128: This refers to the sequence length. Each sequence has been padded or truncated to a fixed length of 128 tokens. This fixed length is necessary for batching purposes, as TensorFlow (and most neural networks) require a consistent input shape. The number 128 is a common choice because it balances the need to handle most sentence lengths without being too large to manage computationally.

 - In the given tensor, each row is an array of integers, where each integer represents a token ID. These token IDs are used to map the words in the sentences to embeddings during the processing by a model such as BERT.
 - The value 101 represents the classification token **[CLS]** which is added at the beginning of each sequence by BERT's tokenizer.
 - The value 102 represents  **[SEP]** as a special token to separate two sentences or end single sentece.
 -  A value of 0 typically represents a padding token **[PAD]** which is used to fill the sequence up to the required fixed length.

- The output you're seeing is showing the input_word_ids, which are the input IDs for the BERT model after preprocessing the text.
- The zeros following the sequence indicate that padding has been applied to ensure each input sequence reaches the maximum length required by the model.

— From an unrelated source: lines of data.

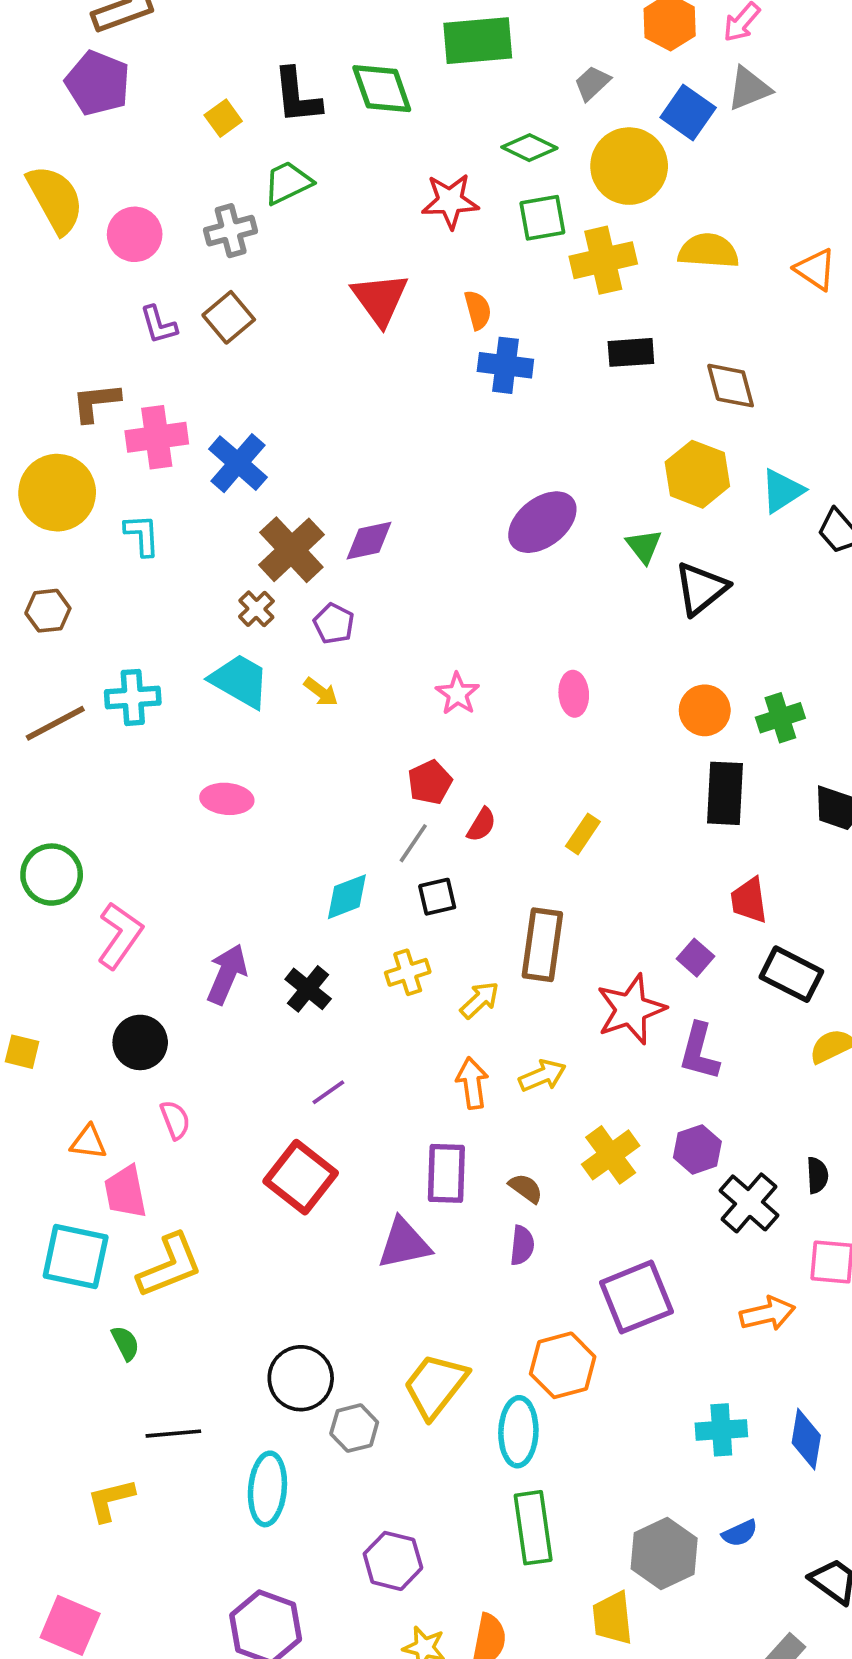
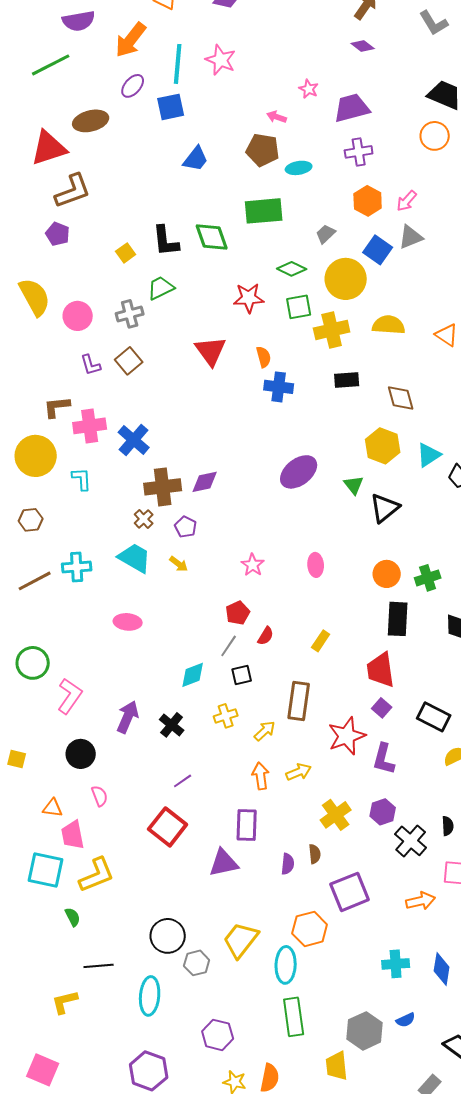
purple pentagon: (98, 83) -> (58, 234), size x0.7
brown cross: (291, 550) -> (163, 487), turned 36
red trapezoid: (749, 900) -> (381, 670), moved, size x1.4
brown semicircle: (526, 1188) -> (315, 854), moved, turned 48

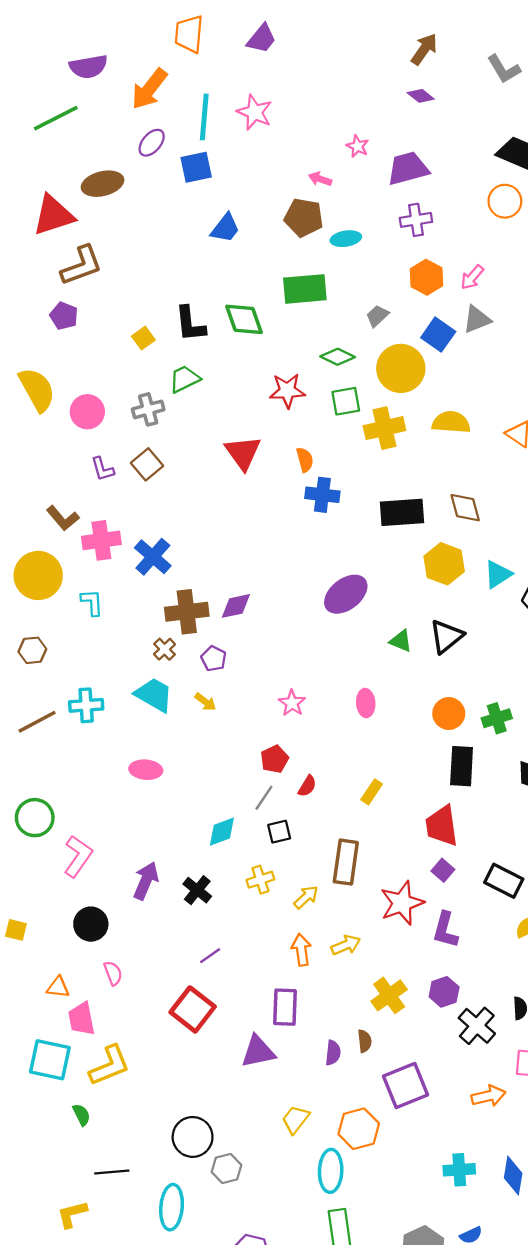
black rectangle: (347, 380) -> (402, 512), moved, size x1.5
brown L-shape: (57, 407) -> (63, 518), turned -124
green triangle: (354, 485) -> (401, 641), moved, turned -30
yellow trapezoid: (241, 940) -> (296, 1119), moved, size x0.7

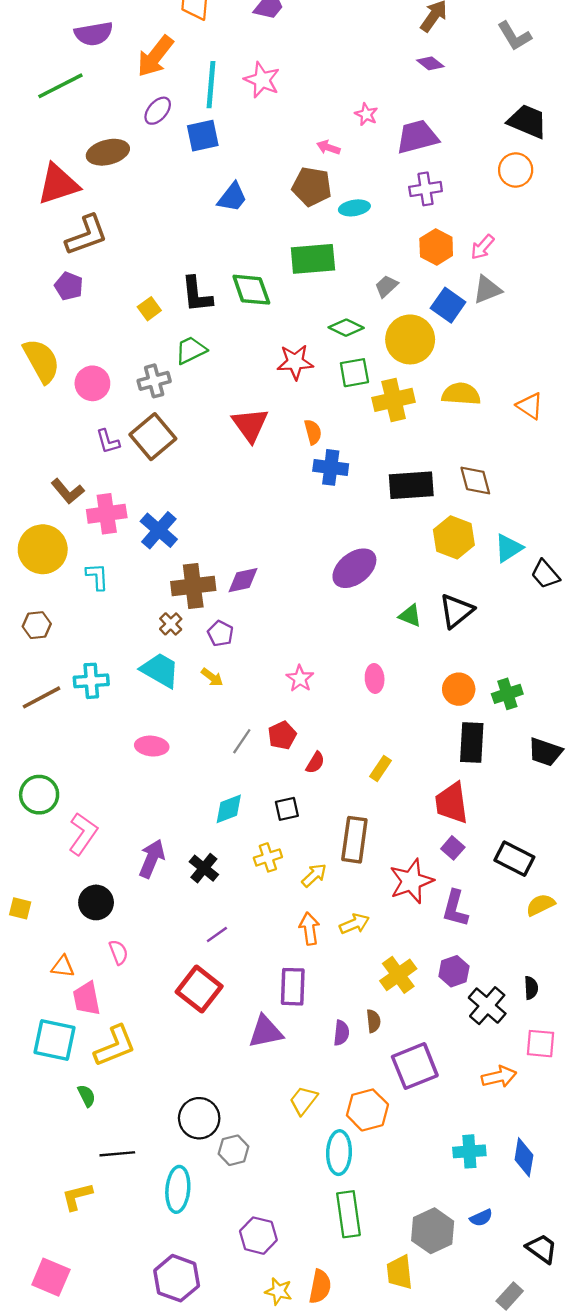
brown square: (147, 464) -> (153, 437), size x1.4
gray line: (264, 798) -> (242, 741), moved

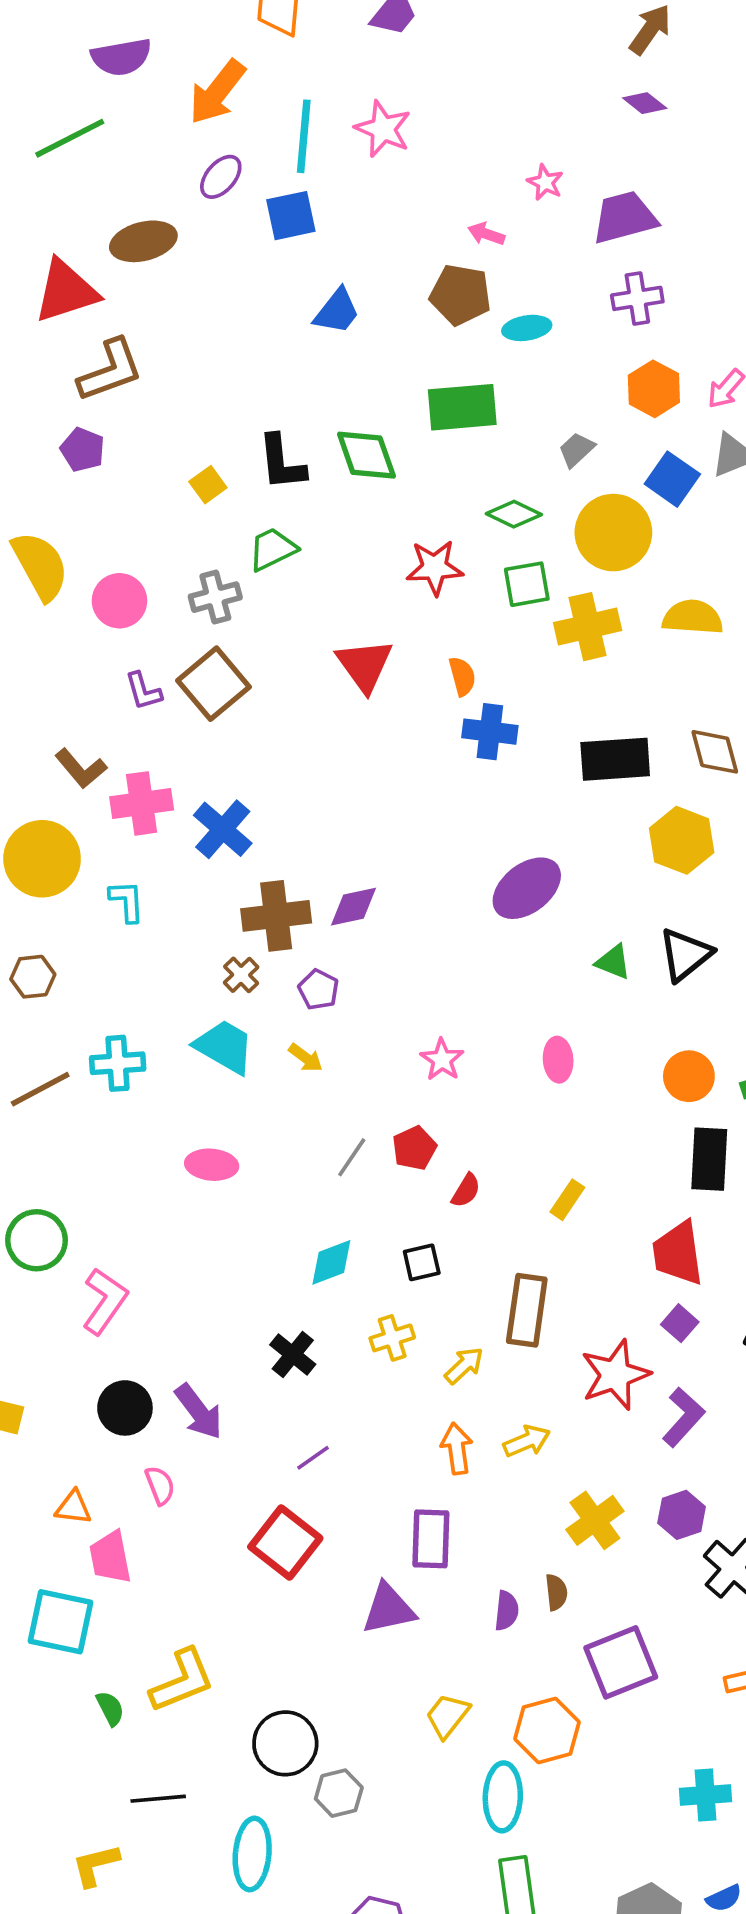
purple arrow: (152, 859) -> (199, 1412), moved, turned 120
purple L-shape: (455, 908) -> (683, 1417), turned -153
yellow L-shape: (115, 1046) -> (182, 1681), moved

### Now let's get the BERT model
Then pass the preprocessed text into the model to get the embeddings

In [13]:
bert_encoder_model = hub.KerasLayer(bert_encoder_url)

In [15]:
results = bert_encoder_model(sample_text_preprocessed)

In [17]:
results.keys()

dict_keys(['sequence_output', 'pooled_output', 'default', 'encoder_outputs'])

In [19]:
# Let's check the length of the model, (remember we use base version which has 12 encoder blocks)
len(results['encoder_outputs'])

12

In [21]:
# results['encoder_outputs']

We can see that last entry of encoder_outputs is basically a sequence_output. Let's check that

In [23]:
results['encoder_outputs'][-1] == results['sequence_output']

<tf.Tensor: shape=(3, 128, 768), dtype=bool, numpy=
array([[[ True,  True,  True, ...,  True,  True,  True],
        [ True,  True,  True, ...,  True,  True,  True],
        [ True,  True,  True, ...,  True,  True,  True],
        ...,
        [ True,  True,  True, ...,  True,  True,  True],
        [ True,  True,  True, ...,  True,  True,  True],
        [ True,  True,  True, ...,  True,  True,  True]],

       [[ True,  True,  True, ...,  True,  True,  True],
        [ True,  True,  True, ...,  True,  True,  True],
        [ True,  True,  True, ...,  True,  True,  True],
        ...,
        [ True,  True,  True, ...,  True,  True,  True],
        [ True,  True,  True, ...,  True,  True,  True],
        [ True,  True,  True, ...,  True,  True,  True]],

       [[ True,  True,  True, ...,  True,  True,  True],
        [ True,  True,  True, ...,  True,  True,  True],
        [ True,  True,  True, ...,  True,  True,  True],
        ...,
        [ True,  True,  True, ...,  True,  True,  

In [24]:
# Here is the final output
results['sequence_output']

<tf.Tensor: shape=(3, 128, 768), dtype=float32, numpy=
array([[[-5.70411943e-02,  1.62799835e-01, -4.03557688e-01, ...,
         -4.44653511e-01,  2.88596094e-01,  3.04885596e-01],
        [-1.72945946e-01, -4.66228306e-01, -2.68049657e-01, ...,
         -2.24454895e-01,  7.56450593e-01, -4.46049809e-01],
        [ 3.81558180e-01, -6.49014413e-01,  3.82462382e-01, ...,
         -7.14544415e-01,  1.52210504e-01, -7.01340914e-01],
        ...,
        [-1.23435929e-01, -7.13972673e-02,  4.56849366e-01, ...,
          2.09850937e-01, -6.09567501e-02, -1.39756560e-01],
        [-4.57099080e-02, -1.21522211e-02,  3.87843579e-01, ...,
          1.79219753e-01,  3.81778851e-02, -1.89389363e-01],
        [ 2.23090753e-01, -6.91267624e-02,  3.55052412e-01, ...,
          2.13947430e-01,  1.44929647e-01, -2.09377870e-01]],

       [[ 3.26697975e-01,  4.97255296e-01,  8.14630240e-02, ...,
          6.18204474e-04,  2.98998684e-01,  2.34256759e-01],
        [ 2.42227480e-01,  4.22549285e-02,  2.52

- This tensor contains a batch of 3 sequences, each with 128 tokens, and for each token, BERT produces an embedding of 768 features.
- This output can be used for various downstream tasks such as classification, named entity recognition, or any other task that requires understanding of the content of the sequences.